■ WHAT TO PRODUCE: Set down all of the records below exactly, please, omitting the images.

■ EXCERPTED DATA:
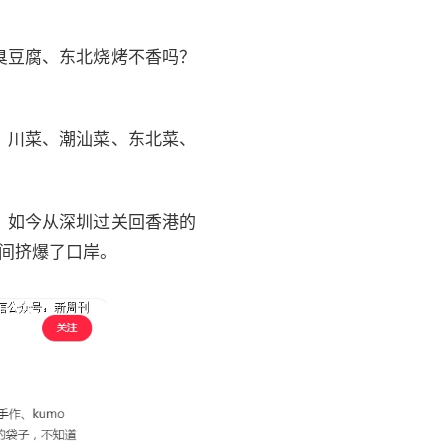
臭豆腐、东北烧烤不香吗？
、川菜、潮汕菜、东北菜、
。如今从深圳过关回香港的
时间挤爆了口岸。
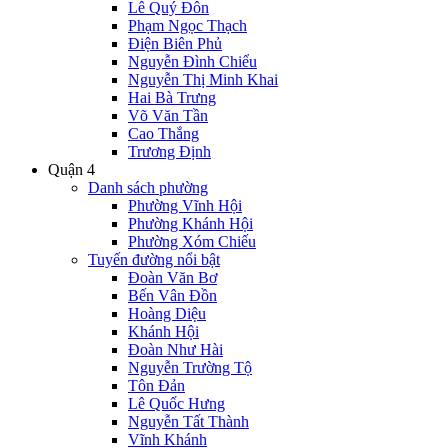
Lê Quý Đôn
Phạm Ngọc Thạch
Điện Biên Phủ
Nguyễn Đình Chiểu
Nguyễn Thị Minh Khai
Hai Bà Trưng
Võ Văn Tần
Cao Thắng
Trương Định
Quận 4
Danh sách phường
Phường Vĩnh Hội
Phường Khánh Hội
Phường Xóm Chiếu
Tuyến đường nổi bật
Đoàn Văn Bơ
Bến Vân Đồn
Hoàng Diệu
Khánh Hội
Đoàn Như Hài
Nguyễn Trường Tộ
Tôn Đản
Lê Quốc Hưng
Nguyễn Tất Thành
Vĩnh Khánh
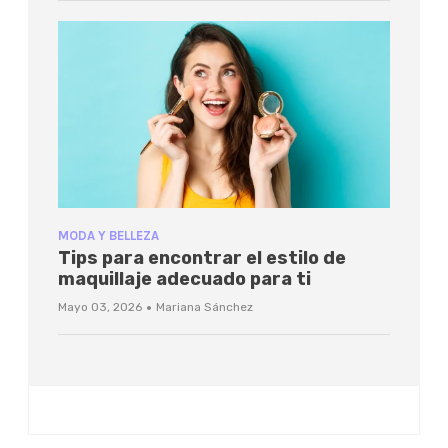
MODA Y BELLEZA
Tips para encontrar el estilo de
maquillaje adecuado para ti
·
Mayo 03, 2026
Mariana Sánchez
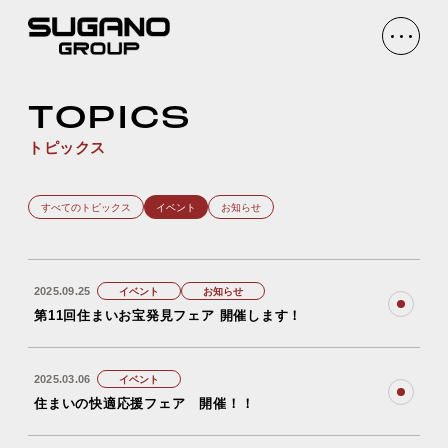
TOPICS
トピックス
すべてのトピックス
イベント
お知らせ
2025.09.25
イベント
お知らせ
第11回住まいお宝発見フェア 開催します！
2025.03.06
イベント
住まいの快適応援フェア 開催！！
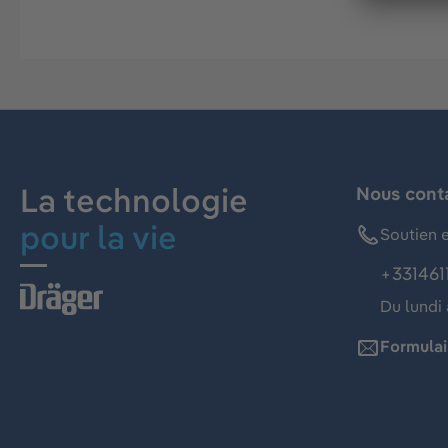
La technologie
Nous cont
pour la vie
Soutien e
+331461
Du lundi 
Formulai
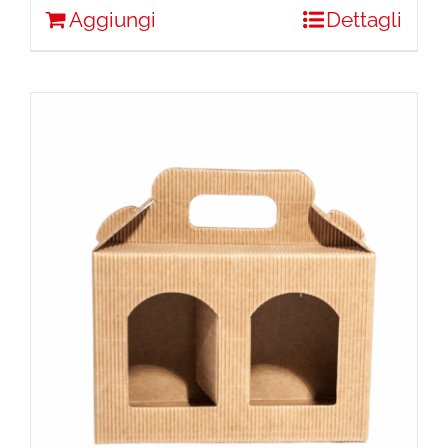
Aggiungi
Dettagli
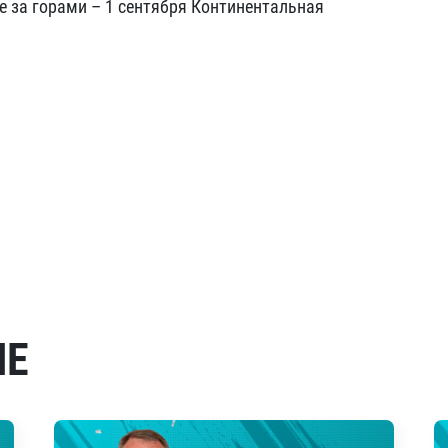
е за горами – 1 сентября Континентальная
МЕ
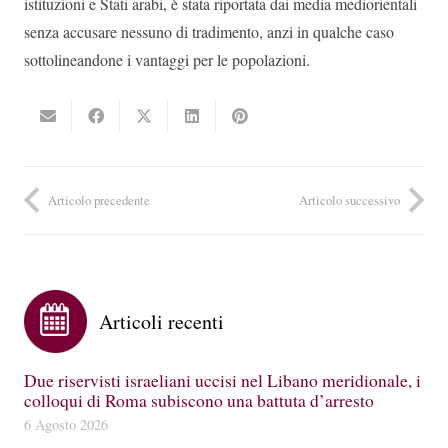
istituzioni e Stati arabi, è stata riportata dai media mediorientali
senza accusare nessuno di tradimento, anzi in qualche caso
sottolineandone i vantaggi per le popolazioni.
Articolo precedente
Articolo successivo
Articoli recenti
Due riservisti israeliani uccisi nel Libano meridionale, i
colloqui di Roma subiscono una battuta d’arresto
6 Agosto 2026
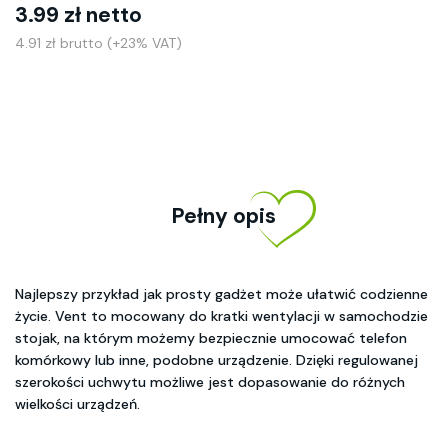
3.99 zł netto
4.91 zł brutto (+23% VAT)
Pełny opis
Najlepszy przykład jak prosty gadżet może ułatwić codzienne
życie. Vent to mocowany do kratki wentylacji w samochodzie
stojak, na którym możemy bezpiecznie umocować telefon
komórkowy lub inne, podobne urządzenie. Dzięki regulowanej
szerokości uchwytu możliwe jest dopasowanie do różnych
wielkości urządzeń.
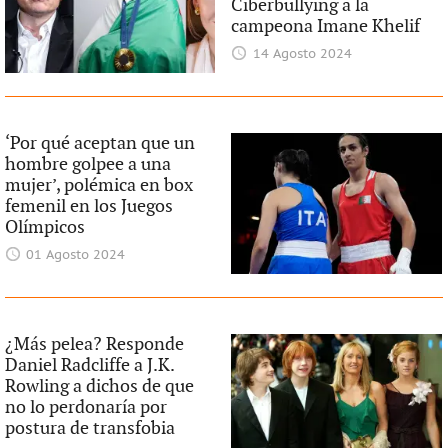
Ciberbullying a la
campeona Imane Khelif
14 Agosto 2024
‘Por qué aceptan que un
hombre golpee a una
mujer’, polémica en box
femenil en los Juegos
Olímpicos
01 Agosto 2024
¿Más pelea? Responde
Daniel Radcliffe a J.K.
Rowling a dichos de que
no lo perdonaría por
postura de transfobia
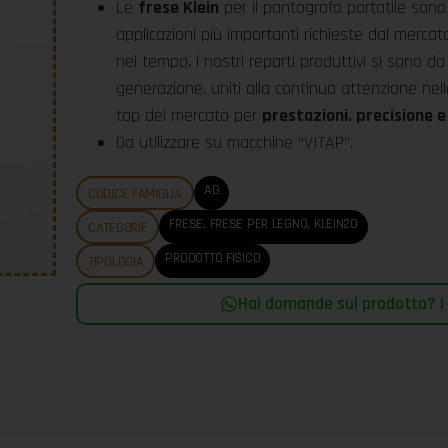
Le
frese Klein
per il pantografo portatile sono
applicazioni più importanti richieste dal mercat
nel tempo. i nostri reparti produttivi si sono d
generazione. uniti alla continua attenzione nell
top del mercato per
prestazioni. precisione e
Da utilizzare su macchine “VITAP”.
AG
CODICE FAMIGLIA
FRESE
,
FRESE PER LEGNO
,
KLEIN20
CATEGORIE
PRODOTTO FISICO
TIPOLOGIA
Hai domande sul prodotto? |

■ TASK RESULT:
臭豆腐、东北烧烤不香吗？
、川菜、潮汕菜、东北菜、
。如今从深圳过关回香港的
时间挤爆了口岸。
Lê Quý Đôn
Phạm Ngọc Thạch
Điện Biên Phủ
Nguyễn Đình Chiểu
Nguyễn Thị Minh Khai
Hai Bà Trưng
Võ Văn Tần
Cao Thắng
Trương Định
Quận 4
Danh sách phường
Phường Vĩnh Hội
Phường Khánh Hội
Phường Xóm Chiếu
Tuyến đường nổi bật
Đoàn Văn Bơ
Bến Vân Đồn
Hoàng Diệu
Khánh Hội
Đoàn Như Hài
Nguyễn Trường Tộ
Tôn Đản
Lê Quốc Hưng
Nguyễn Tất Thành
Vĩnh Khánh
MODA Y BELLEZA
Tips para encontrar el estilo de
maquillaje adecuado para ti
·
Mayo 03, 2026
Mariana Sánchez
TOPICS
トピックス
すべてのトピックス
イベント
お知らせ
2025.09.25
イベント
お知らせ
第11回住まいお宝発見フェア 開催します！
2025.03.06
イベント
住まいの快適応援フェア 開催！！
La technologie
Nous cont
pour la vie
Soutien e
+331461
Du lundi 
Formulai
Aggiungi
Dettagli
е за горами – 1 сентября Континентальная
МЕ
istituzioni e Stati arabi, è stata riportata dai media mediorientali
senza accusare nessuno di tradimento, anzi in qualche caso
sottolineandone i vantaggi per le popolazioni.
Articolo precedente
Articolo successivo
Articoli recenti
Due riservisti israeliani uccisi nel Libano meridionale, i
colloqui di Roma subiscono una battuta d’arresto
6 Agosto 2026
3.99 zł netto
4.91 zł brutto (+23% VAT)
Pełny opis
Najlepszy przykład jak prosty gadżet może ułatwić codzienne
życie. Vent to mocowany do kratki wentylacji w samochodzie
stojak, na którym możemy bezpiecznie umocować telefon
komórkowy lub inne, podobne urządzenie. Dzięki regulowanej
szerokości uchwytu możliwe jest dopasowanie do różnych
wielkości urządzeń.
Ciberbullying a la
campeona Imane Khelif
14 Agosto 2024
‘Por qué aceptan que un
hombre golpee a una
mujer’, polémica en box
femenil en los Juegos
Olímpicos
01 Agosto 2024
¿Más pelea? Responde
Daniel Radcliffe a J.K.
Rowling a dichos de que
no lo perdonaría por
postura de transfobia
Le
frese Klein
per il pantografo portatile sono
applicazioni più importanti richieste dal mercat
nel tempo. i nostri reparti produttivi si sono d
generazione. uniti alla continua attenzione nell
top del mercato per
prestazioni. precisione e
Da utilizzare su macchine “VITAP”.
AG
CODICE FAMIGLIA
FRESE
,
FRESE PER LEGNO
,
KLEIN20
CATEGORIE
PRODOTTO FISICO
TIPOLOGIA
Hai domande sul prodotto? |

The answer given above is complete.